Like parts producers, logistics suppliers want to be called in earlier in the process by their customers.

“Logistics has made it to the C suite,” where corporate decisions are made, says Joe Carlier, senior vice president-sales at Penske Logistics. “It is not always about cost. It has become a more strategic conversation.”

When logistics of inbound and outbound flow in the supply chain is considered from the start, a good system can be designed to limit inefficiencies and provide value-added services to customers.

By looking at sourcing questions earlier in the process, Carlier says, packaging and travel time can be more efficient.

“We are seeing more and more of that; companies bringing in the 3PL (third-party logistics) providers earlier in the process. Traditionally we have been left with an end result.”

Visibility of parts movements is one value-added area.
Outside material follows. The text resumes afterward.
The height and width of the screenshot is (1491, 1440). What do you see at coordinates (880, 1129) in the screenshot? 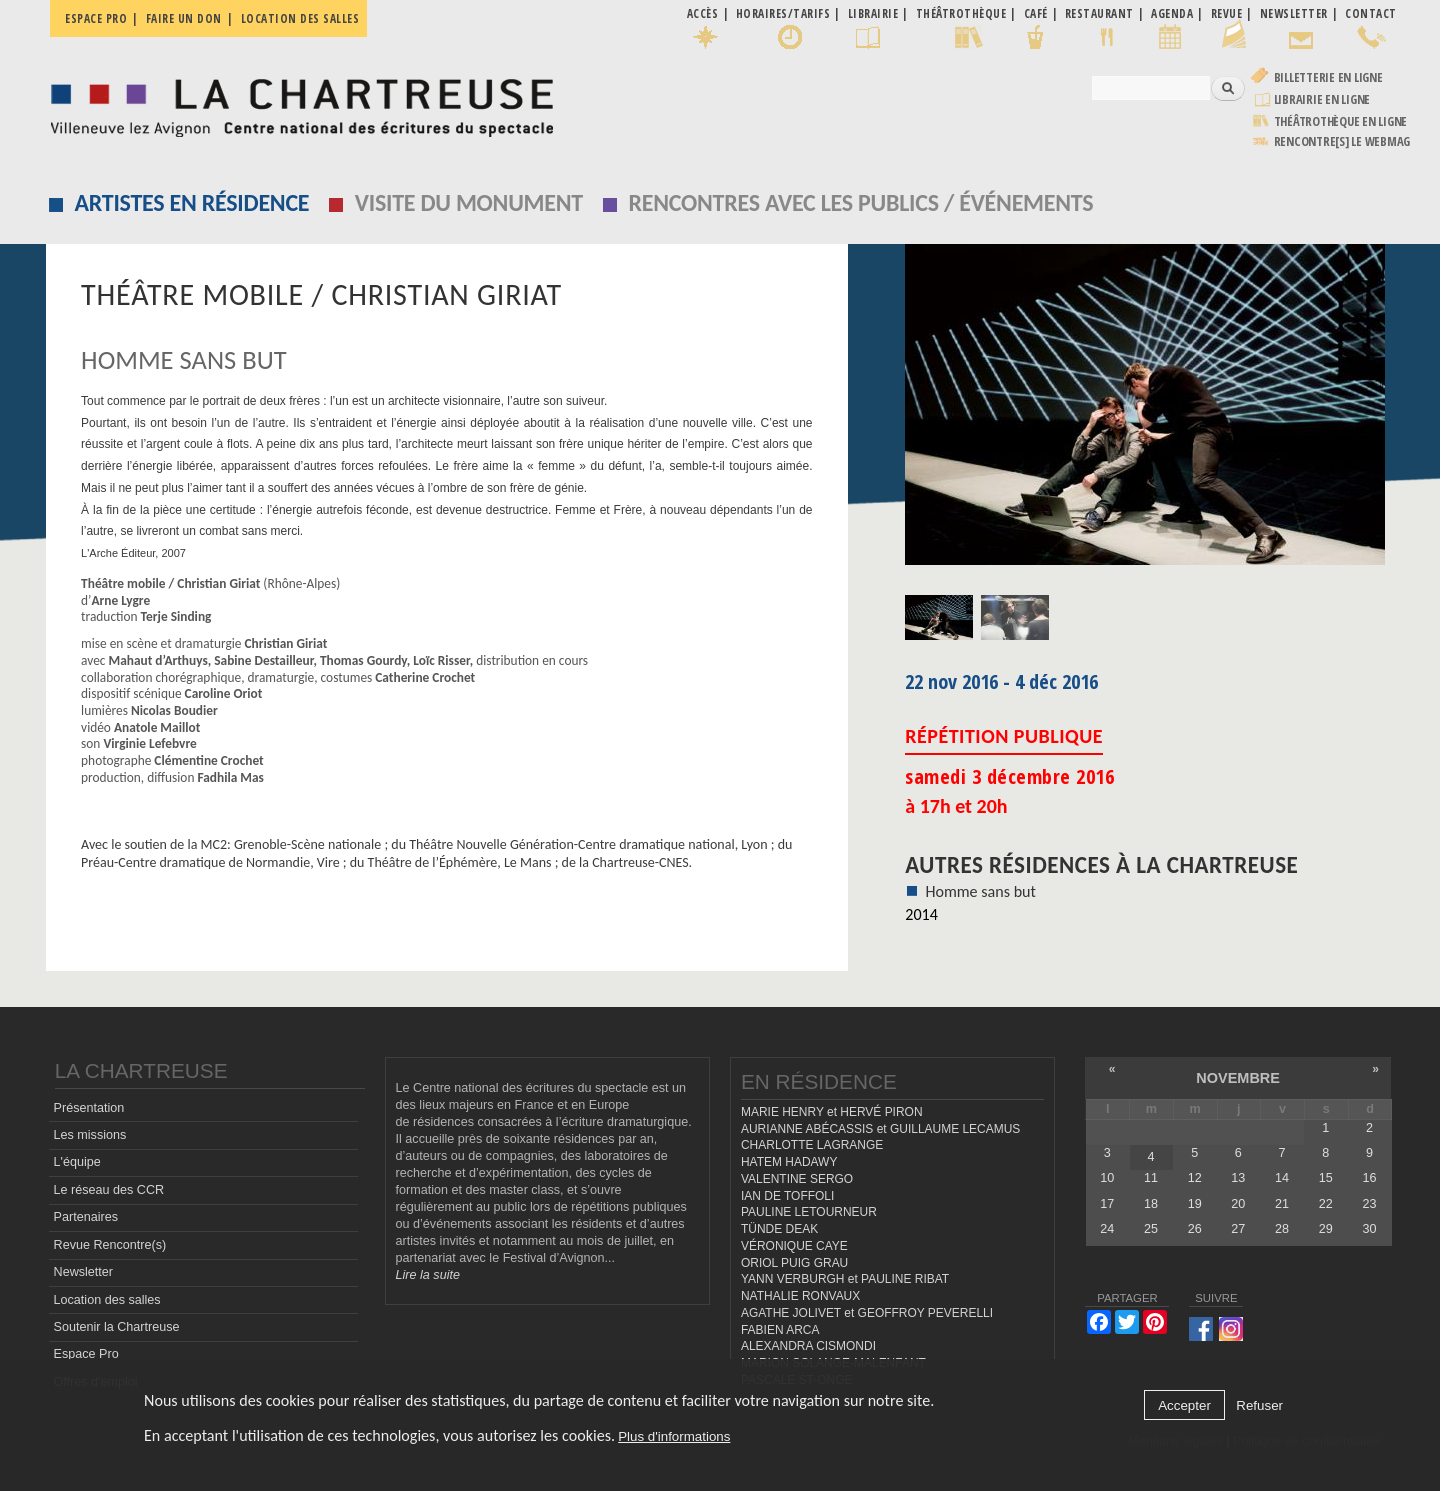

“There can be 10, 15, 20 handoffs of a part before it reaches the manufacturer,” Carlier says. “Mobile technology and applications are everywhere. You have to have it in place. Your customers are looking for where your freight is in the overall supply chain.”
Penske leases trucks, builds warehouses and consults with customers as a 3PL provider, and about 30% of its business is with the automotive industry.

And as with manufacturing industries, Carlier says, recruitment of qualified people is a problem for both managers and drivers.

“There is a talent shortage,” he says. “How can I get college students interested in supply chain?”

The average age of truck drivers is 53 to 55 years old. Young people are not arriving in the industry as fast as older drivers are leaving, and the turnover rate at major companies is more than 90% as drivers can pick and choose where they work.

Part of the reason recruitment is difficult is that drivers must be 21 years old, and many trucking companies only seek drivers who have two years’ experience. An 18-year-old high school graduate already has done something else for five years by the time he is eligible, making for difficult recruiting.